Rarely one to mince words, radio host Rush Limbaugh on Tuesday opened up to his listeners about his draining months of treatment for advanced lung cancer, which he was diagnosed with in late January.
While he acknowledged the latest round of therapies was "kicking my a–" — saying, "For the last seven days, I have been virtually worthless, virtually useless"— he also said there were some things he was reluctant to discuss, such as the specific type of cancer he had, the particulars of how it was being treated and his prognosis.
"The temptation here is to start divulging a lot of stuff, and I’m not gonna do that," Limbaugh, 69, said on Tuesday's show, "because I vowed not to be a cancer patient on the radio. I vowed to shield as much of that from the daily program as I can."
The popular and typically outspoken (and sometimes controversial) conservative host also said he didn't want to open himself up to what he called undue scrutiny from news outlets.
"I got several emails … with questions about my physical condition, and it’s one of the reasons I didn’t divulge a whole lot of detail. There are many reasons why I don’t do that: a) privacy b) media doing investigations," he said.
"I’m still here, and that’s all that’s important," he said. "I can’t and don’t want to divulge any more than that. If I were to go into much greater detail, you know, the media would start researching everything I said."
Still, Limbaugh did get candid about some things, telling listeners an update was "probably overdue."
"These are extremely challenging times for me, medically — nothing that millions of you haven’t gone through or aren’t going through," he said.
He said he was in his "third wave" of treatment and it had been taxing.
"I’ve just now begun week two of this third cycle, and each cycle is three weeks," he said.

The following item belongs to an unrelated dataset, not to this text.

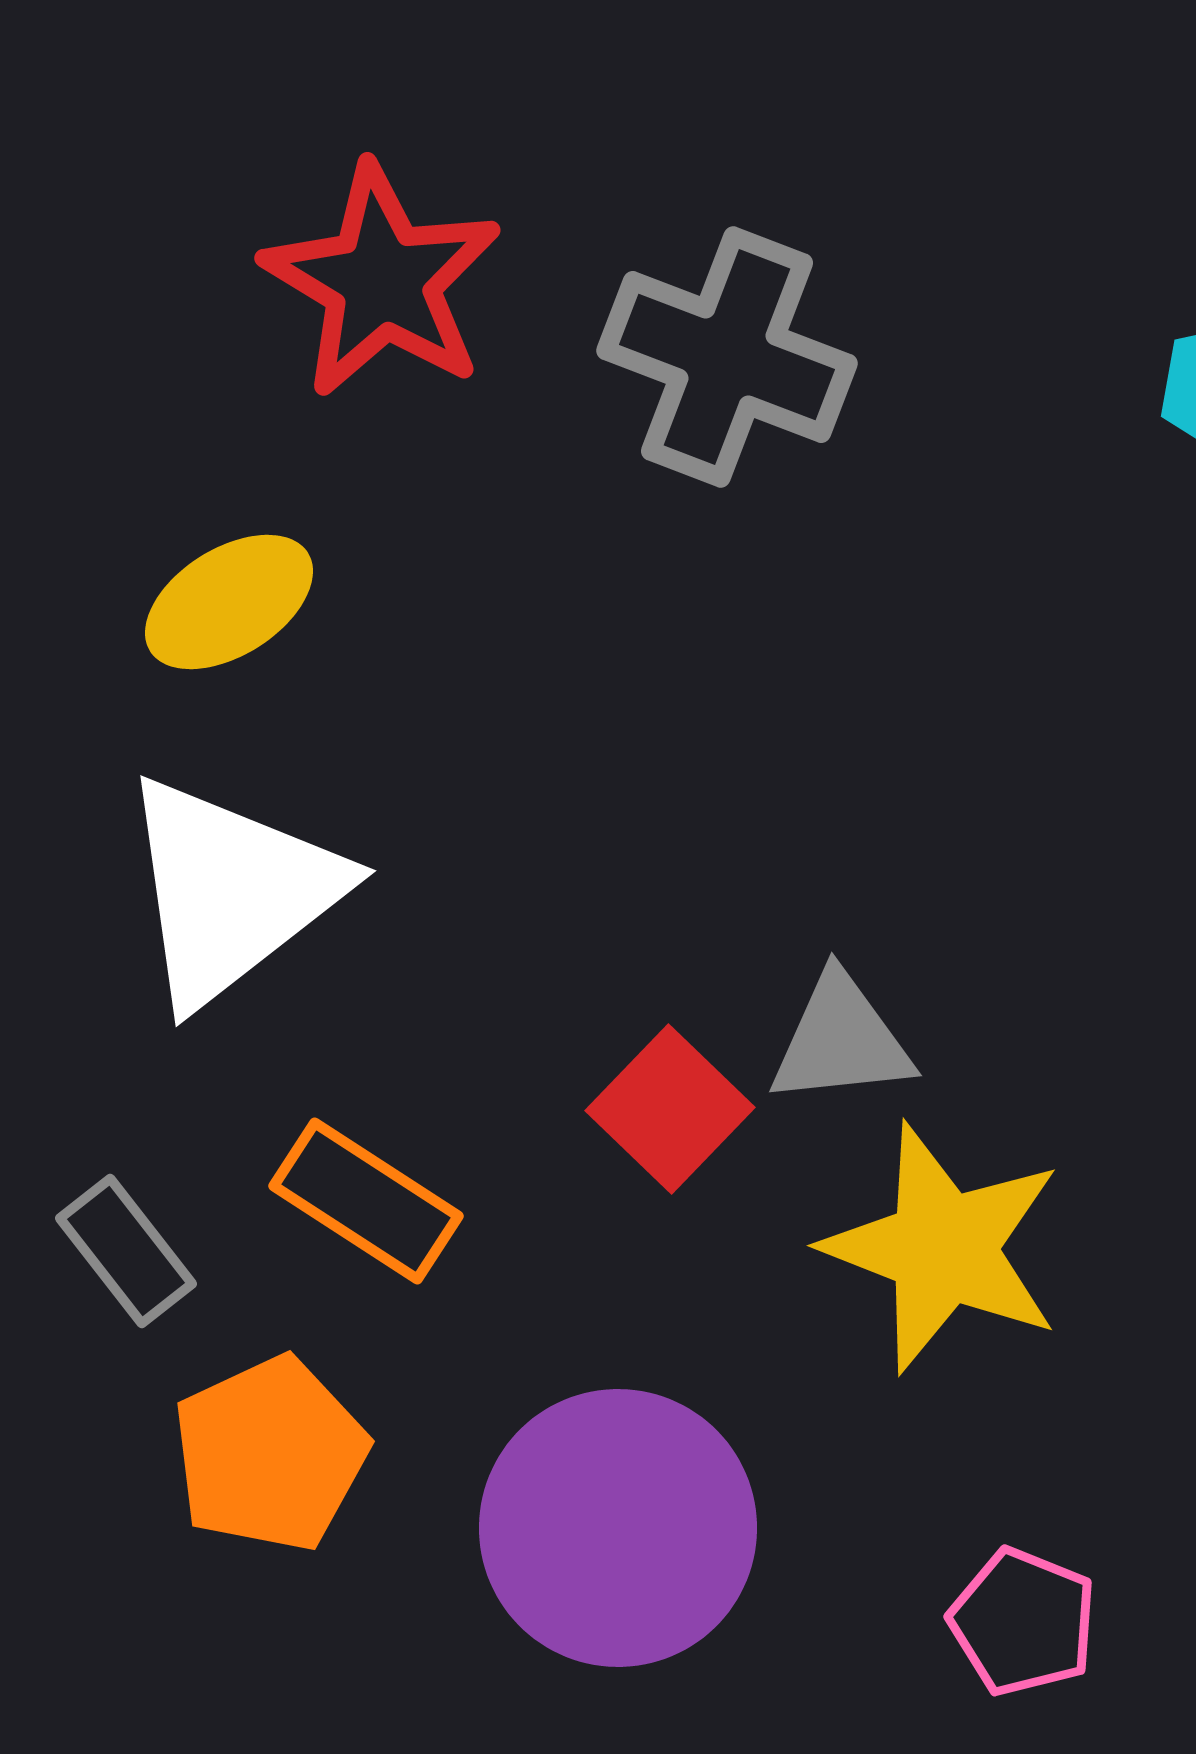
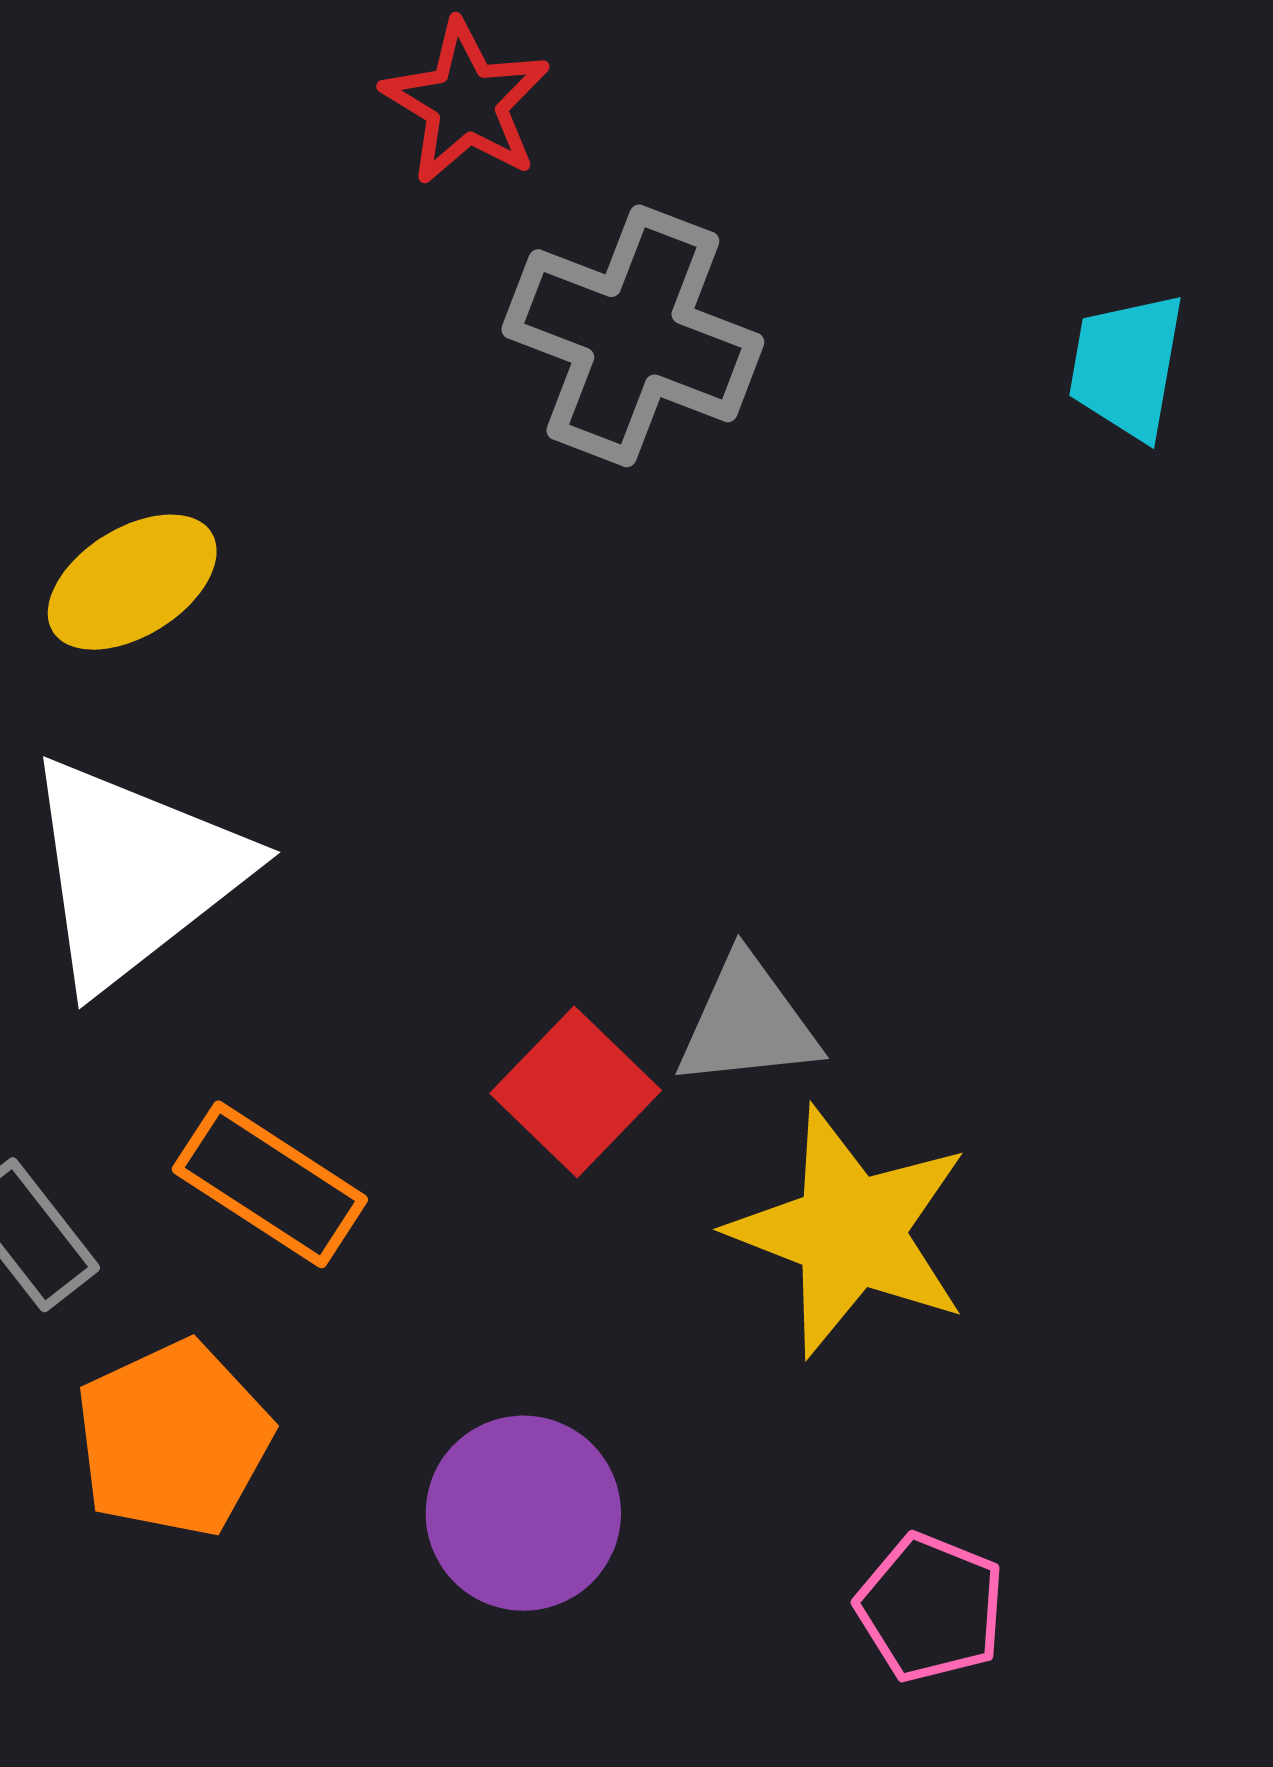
red star: (382, 281) -> (466, 102), moved, size x0.7
purple circle: (618, 1528) -> (523, 1513), size x0.7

But "the impact on the tumor in these three weeks is not expected to be significant."
"The reality is, the day is gonna come where I’m not gonna be able to be here," Limbaugh said. "I don’t know when that is — and I’m hoping that it is months, years." He has discussed the contingency of airing best-of compilations instead or having guest hosts, he said.
"I hope that that doesn’t happen. And I’m not, at the same time, making any excuses," he said.
Hosting his show, he said, was "one of my primary loves in life — and you in the audience are the reason that this love of my life has been so extraordinarily happy and successful. It would not have happened without you."
He intended to keep working and to keep living.
"I have this given set of circumstances, and I have to adapt to them and part of the adaptation is being honest with myself about what I can and can’t do and then zeroing in on what I want to make sure that I can continue to do that I like doing for as long as I can," he said. "And that happens to be the purpose of the treatment."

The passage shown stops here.